Google広告の問い合わせ単価を改善したい、でも何から手をつければいいか分からない。そんなBtoB企業の担当者の方に向けて、静岡の中小企業が実際に取り組んだ診断フローと4つの施策を順番に解説します。


この記事の結論

Google広告の問い合わせ単価改善は、「どこで費用が無駄になっているか」を先に診断してから施策を打つことが最短ルートです。闇雲に予算を増やすより、原因を特定してから動いた方が結果につながります。

要点1: 単価が高いままの根本原因は「広告文」「キーワード」「LP(ランディングページ)」の3箇所に集中しやすい
要点2: 静岡企業の事例では、診断→優先度付け→4施策の実行という流れで単価を改善(詳細は本文で解説)
要点3: まずは自社広告の「クリック率・コンバージョン率・品質スコア」の3つを確認することから始める


「Google広告を出しているのに、問い合わせ単価がなかなか下がらない」という声は、中小企業の担当者からよく聞かれます。広告予算を追加しても改善しない場合、問題はたいてい別の場所にあります。本記事では、Google広告の問い合わせ単価改善を実現した静岡企業の実例をもとに、診断の手順と4つの施策を優先度順に紹介します。



なぜGoogle広告の問い合わせ単価が高くなるのか?

問い合わせ単価が高い根本原因は、「広告費は使っているのに問い合わせが少ない」という状態です。

これは主に2つの数字のどちらかが低いことで起きます。

  • クリック率(CTR)が低い: 広告が表示されても、クリックされていない
  • コンバージョン率(CVR)が低い: クリックはされているが、問い合わせに至っていない

この2つを区別しないまま施策を打つと、的外れな対応になりがちです。

問い合わせ単価の計算式を確認する

問い合わせ単価は次の式で出せます。

項目 計算式
問い合わせ単価(CPA) 広告費合計 ÷ 問い合わせ件数
クリック単価(CPC) 広告費合計 ÷ クリック数
コンバージョン率(CVR) 問い合わせ件数 ÷ クリック数 × 100

たとえば月10万円の広告費で問い合わせが20件なら、問い合わせ単価は5,000円です。これを2,000円に下げるには、「同じ予算でも問い合わせが50件になる」か「予算を減らしながら件数を維持する」かのどちらかが必要です。

中小企業でよくある3つの失敗パターン

  1. キーワードが広すぎる: 関係のない検索にも広告が表示され、無駄クリックが増えている
  2. 広告文とLPの内容がずれている: 「価格一覧を見せる」と広告で伝えたのに、LPに価格がない
  3. 品質スコア(Quality Score)が低い: Googleの評価が低い広告はクリック単価が上がりやすい

診断フロー:問題のある場所を3ステップで絞り込む

Google広告の問い合わせ単価改善は「どこが問題か」を先に診断してから施策を選ぶことが基本です。

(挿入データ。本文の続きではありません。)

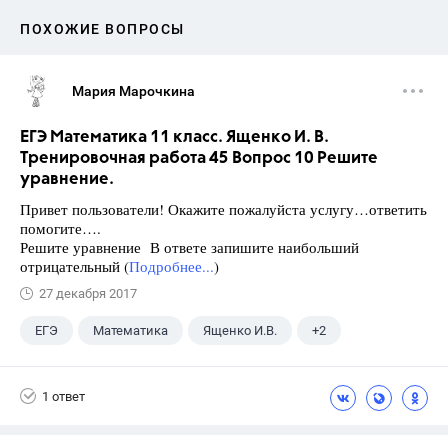
ПОХОЖИЕ ВОПРОСЫ
Мария Марочкина
ЕГЭ Математика 11 класс. Ященко И. В.
Тренировочная работа 45 Вопрос 10 Решите
уравнение.
Привет пользователи! Окажите пожалуйста услугу…ответить
помогите….
Решите уравнение В ответе запишите наибольший
отрицательный (
Подробнее...
)
27 декабря 2017
ЕГЭ
Математика
Ященко И.В.
+2
Семенов А.В.
11 класс
1 ответ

闇雲に広告文を変えたり予算を動かしたりする前に、以下の順番で確認してください。

ステップ1:クリック率(CTR)を確認する

Google広告の管理画面でキャンペーンごとのCTRを確認します。

BtoB業種の目安(検索広告): 3〜6%前後が一般的と言われています(業種・キーワードによって異なります)

CTRが目安を大きく下回っている場合、広告文またはキーワードの見直しが優先です。

ステップ2:コンバージョン率(CVR)を確認する

クリック率が問題ない場合、次はLP(ランディングページ)に問題がある可能性が高いです。

⚠️ CTRは高いのにCVRが低い場合、「広告では伝えた価値がLPで伝わっていない」ことが多いです。広告とLPのメッセージを一致させることが最初の対策になります。

ステップ3:品質スコアを確認する

品質スコア(Quality Score)は1〜10の点数で、Googleが広告の関連性を評価したものです。スコアが低いとクリック単価が上がり、予算の無駄遣いにつながります。

品質スコアを決める3要素:

  • 広告のクリック率(予測値)
  • 広告とキーワードの関連性
  • ランディングページの使いやすさ・関連性

この3ステップで問題の場所を特定してから、次の施策に進みます。


優先度順の4つの改善施策

Google広告の問い合わせ単価改善は、この4つを優先度の高い順に実施するのが効果的です。

施策1(最優先):不要なキーワードを除外する

これが最もすぐに効果が出やすい施策です。

除外キーワード(Negative Keyword)とは、「この検索では広告を出したくない」と指定する言葉のことです。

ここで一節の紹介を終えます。